“Allâh’ın mescidlerini, ancak Allâh’a ve âhiret gününe îmân eden, namazı gereği gibi kılan, zekâtı veren ve Allâh’tan başkasından da korkmayanlar îmâr ederler. İşte onların, doğru yola ulaşmış olmaları umulur.” (Tevbe s. 18) Buradaki “mescidler” ifâdesi, hem Mescid-i Haram’ı, hem de diğer mescidleri kapsar. Bir tek olan Allâh’a îmânın içerisinde, Peygamber (s.a.v.)’e îmân da yer almaktadır. Âhiret gününün kapsamında; öldükten sonra diriltilmek, hesap vermek ve ceza görmek, ya da mükâfat elde etmek de vardır.

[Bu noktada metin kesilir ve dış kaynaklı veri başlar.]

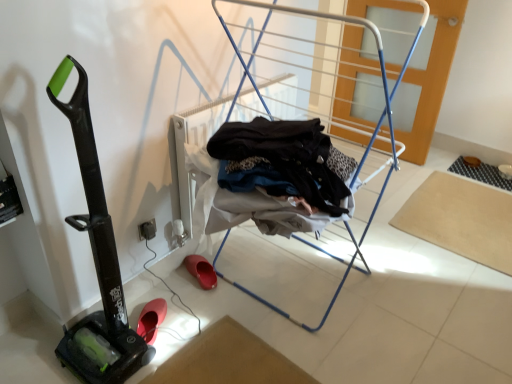 You are a GUI agent. You are given a task and a screenshot of the screen. Output one action in this format:
    pyautogui.click(x=<x>, y=<y>)
    Task: Click on the free area in between rubber/soft sole shoe at lower left, marked as the 1th footwear in a front-to-back arrangement, and beige fabric yoga mat at lower right
    
    Given the screenshot: What is the action you would take?
    pyautogui.click(x=336, y=262) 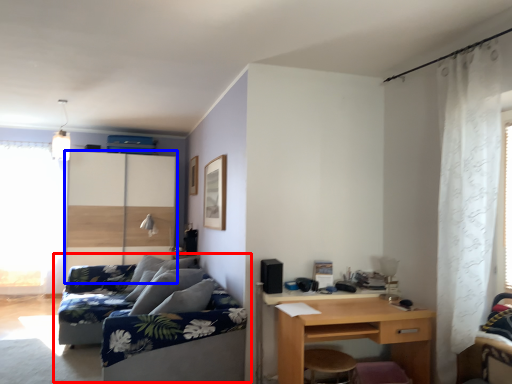 Question: Which point is further to the camera, studio couch (highlighted by a red box) or screen door (highlighted by a blue box)?

Choices:
 (A) studio couch
 (B) screen door

Answer: (B) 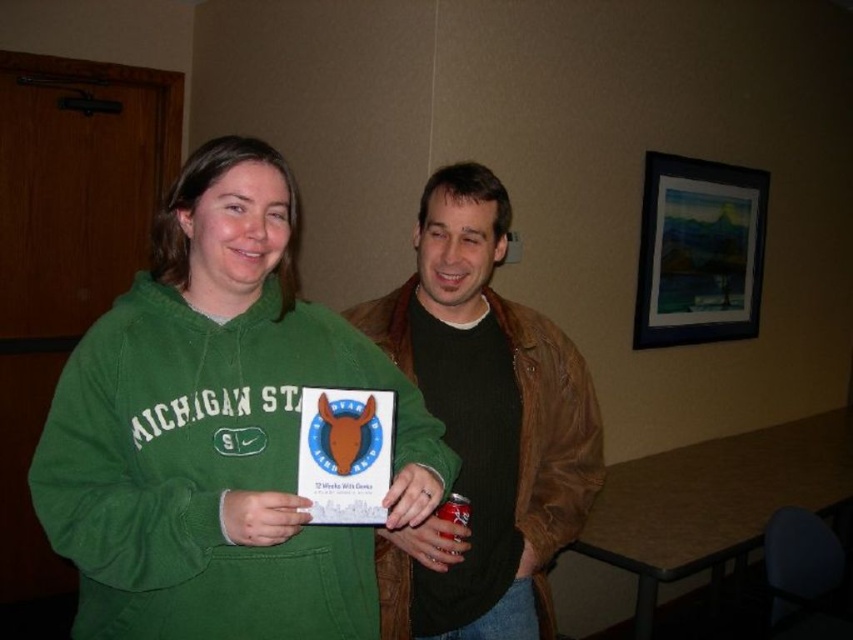 Identify the location of green fleece sweatshirt at center. (218, 429).

Is point (154, 301) positioned behind point (450, 193)?

No, (154, 301) is closer to viewer.

You are a GUI agent. You are given a task and a screenshot of the screen. Output one action in this format:
    pyautogui.click(x=<x>, y=<y>)
    Task: Click on the green fleece sweatshirt at center
    The image size is (853, 640).
    Given the screenshot: What is the action you would take?
    pyautogui.click(x=218, y=429) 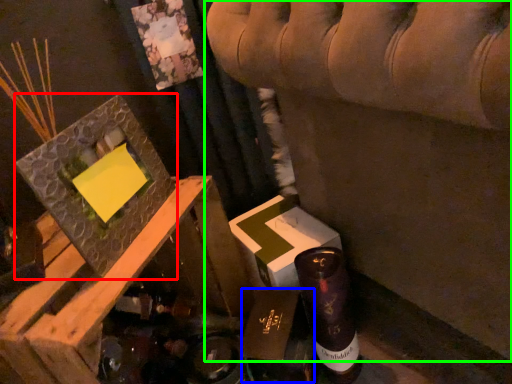 Question: Which is nearer to the picture frame (highlighted by a red box)? cardboard box (highlighted by a blue box) or furniture (highlighted by a green box).

Choices:
 (A) cardboard box
 (B) furniture

Answer: (A)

Farz olan zekâtı da, gönül rızâsıyla vermek gerekir. Âyette zekât, namazla birlikte anlatılmıştır. Çünkü, bunların biri olmadan, diğeri kabul edilmez. İşte, bütün bu ilmî ve amelî özellikleri kendisinde toplayan kimse, mescidleri de tamir edebilir.
Ayrıca bu kimse, Allâh’tan başka hiçbir şeyden de korkmaz. Kınayanın kınamasından ve zâlimin zulmünden çekinmez. İşte bu niteliklere sahip kimseler, cennetteki isteklerine ve oradaki yüceliklere ulaşırlar. Bu güzel sıfatlara ulaşmalarının anlatılmış olması, inkarcıların amellerinin fayda vermeyeceğini belirtmek ve inkarcıları azarlayarak, kendilerinin doğruluğa erişmediklerini anlatmak içindir. Çünkü inkarcılar, kendilerinin güzel şeyler yaptıklarını sanıyorlardı. Mü’minler bile, kendilerinde bu güzel vasıfların bulunmasına rağmen, “belki, umulur ki” gibi ümit belirten kelimeler kullanılmak sûretiyle ifâde edilmişlerdir. Mü’minlerin durumu böyle olursa, bozgunculuk yapan inkarcıların durumu ne olacaktır acaba?
“Mescidin altına ilk defa hasır döşeyen, Hz. Ömer (r.a.)’dir. Daha önce burası küçük çakıl taşlarıyla döşeliydi.” Mescitlere kandil asmak, mum yakıp onları aydınlatmak da tamir sayılır. Mescide ilk olarak kandil takan yine Hz. Ömer (r.a.)’dir. Ubey b. Kâ‘b (r.a.)’in etrafına, terâvih namazı kılmak için insanlar toplandığında, Hz. Ömer (r.a.) oraya kandil asmıştı. Hz. Alî (k.v.) bunu parlar halde her gördüğünde: “Ey Hattab’ın Oğlu! Mescitlerimizi aydınlattın. Allâh (c.c.) de senin kabrini aydınlatsın” diye duâ edermiş.
(İsmâil Hakkı Bursevî (k.s.), Rûhu’l-beyân Tefsîri, 3.c. 400.s.)